Genetic technologies have not only improved the efficiency with which enzymes can be produced, but they have increased their availability, reduced their cost and improved their quality. This has had the beneficial impact of increasing efficiency and streamlining processes which employ the use of enzymes as processing aids in the food industry.
flavouring agents, organic acids, food additives and amino acids are all metabolites of microorganisms during fermentation processes. Microbial fermentation processes are therefore commercially exploited for production of these food ingredients. Metabolic engineering, a new approach involving the targeted and purposeful manipulation of the metabolic pathways of an organism, is being widely researched to improve the quality and yields of these food ingredients. It typically involves alteration of cellular activities by the manipulation of the enzymatic, transport and regulatory functions of the cell using recombinant DNA and other genetic techniques. Understanding the metabolic pathways associated with these fermentation processes, and the ability to redirect metabolic pathways, can increase production of these metabolites and lead to production of novel metabolites and a diversified product base

FERMENTATION TECHNOLOGY THE MAJOR TOOL IN FOOD BIOTECHNOLOGY

Fermentation is the process of bioconversion of organic substances by microorganisms and/or enzymes (complex proteins) of microbial, plant or animal origin. It is one of the oldest forms of food preservation which is applied globally. Indigenous fermented foods such as bread, cheese and wine, have been prepared and consumed for thousands of years and are strongly linked to culture and tradition, especially in rural households and village communities. It is estimated that fermented foods contribute to about one-third of the diet worldwide.

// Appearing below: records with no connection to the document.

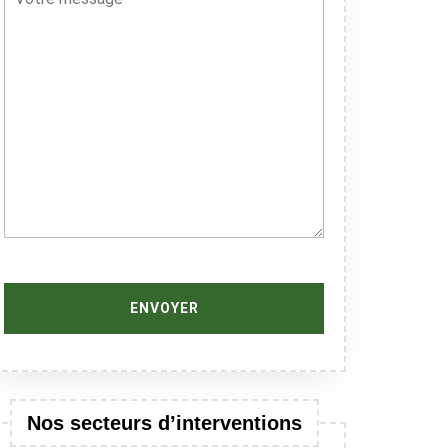
Nos secteurs d’interventions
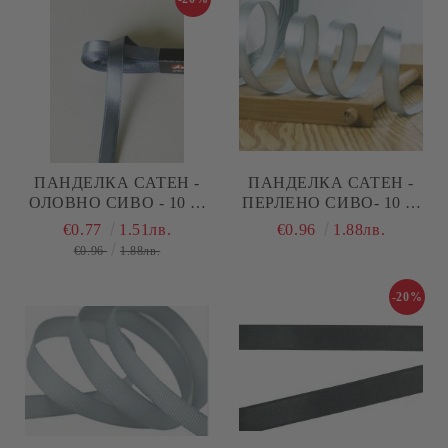
ПАНДЕЛКА САТЕН -
ПАНДЕЛКА САТЕН -
ОЛОВНО СИВО - 10 М
ПЕРЛЕНО СИВО- 10 М
№44
№42
€0.77
1.51лв.
€0.96
1.88лв.
€0.96
1.88лв.
-20%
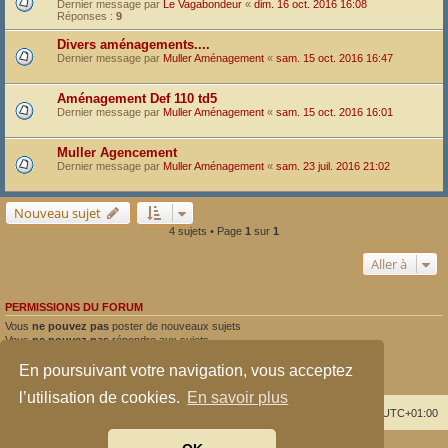
Dernier message par
Le Vagabondeur
«
dim. 16 oct. 2016 16:08
Réponses :
9
Divers aménagements....
Dernier message par
Muller Aménagement
«
sam. 15 oct. 2016 16:47
Aménagement Def 110 td5
Dernier message par
Muller Aménagement
«
sam. 15 oct. 2016 16:01
Muller Agencement
Dernier message par
Muller Aménagement
«
sam. 23 juil. 2016 21:02
Nouveau sujet
4 sujets • Page
1
sur
1
Aller à
PERMISSIONS DU FORUM
Vous
ne pouvez pas
poster de nouveaux sujets
Vous
ne pouvez pas
répondre aux sujets
Vous
ne pouvez pas
modifier vos messages
En poursuivant votre navigation, vous acceptez
Vous
ne pouvez pas
supprimer vos messages
Vous
ne pouvez pas
joindre des fichiers
l’utilisation de cookies.
En savoir plus
Index du forum
Supprimer les cookies
Heures au format
UTC+01:00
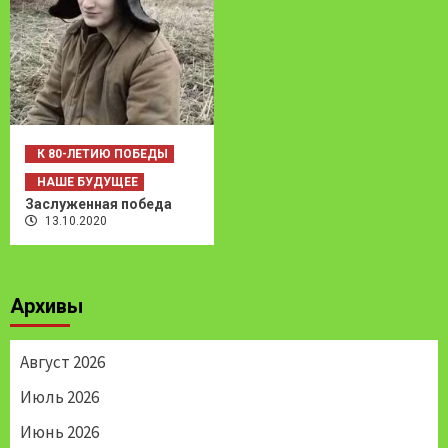
К 80-ЛЕТИЮ ПОБЕДЫ
НАШЕ БУДУЩЕЕ
Заслуженная победа
13.10.2020
Архивы
Август 2026
Июль 2026
Июнь 2026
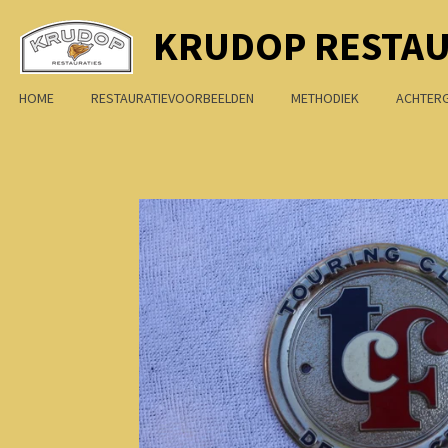
Ga
KRUDOP RESTAU
direct
naar
HOME
RESTAURATIEVOORBEELDEN
METHODIEK
ACHTER
de
hoofdinhoud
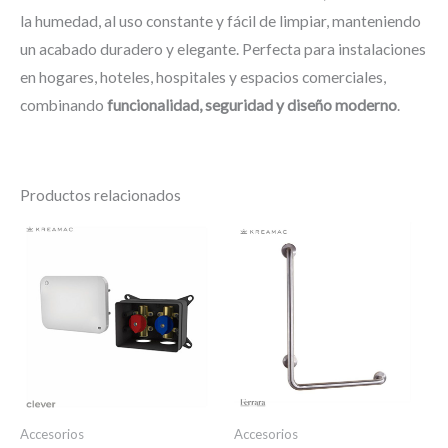
la humedad, al uso constante y fácil de limpiar, manteniendo
un acabado duradero y elegante. Perfecta para instalaciones
en hogares, hoteles, hospitales y espacios comerciales,
combinando
funcionalidad, seguridad y diseño moderno
.
Productos relacionados
Accesorios
Accesorios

During fermentation processes, microbial growth and metabolism (the biochemical processes whereby complex substances and food are broken down into simple substances) result in the production of a diversity of metabolites (products of the metabolism of these complex substances). These metabolites include enzymes which are capable of breaking down carbohydrates, proteins and lipids present within the substrate and/or fermentation medium; vitamins; antimicrobial compounds (e.g. bacteriocins and lysozyme); texture-forming agents (e.g. xanthan gum); amino acids; organic acids (e.g. citric acid, lactic acid) and flavour compounds (e.g. esters and aldehydes). Many of these microbial metabolites (e.g. flavour compounds, amino acids, organic acids, enzymes, xanthan gums, alcohol etc.) are produced at the industrial level in both developed and developing countries for use in food processing applications. A considerable volume of current research both in academia and industry targets the application of microbial biotechnology to improve the production, quality and yields of these metabolites.
Fermentation is globally applied in the preservation of a range of raw agricultural materials (cereals, roots, tubers, fruit and vegetables, milk, meat, fish etc.). Commercially produced fermented foods which are marketed globally include dairy products (cheese, yogurt, fermented milks), sausages and soy sauce. Certain microorganisms associated with fermented foods, in particular strains of the Lactobacillus species, are probiotic i.e. used as live microbial dietary supplements or food ingredients that have a beneficial effect on the host by influencing the composition and/or metabolic activity of the flora of the gastrointestinal tract. Probiotic bacterial strains are also produced and commercially marketed in many developed countries.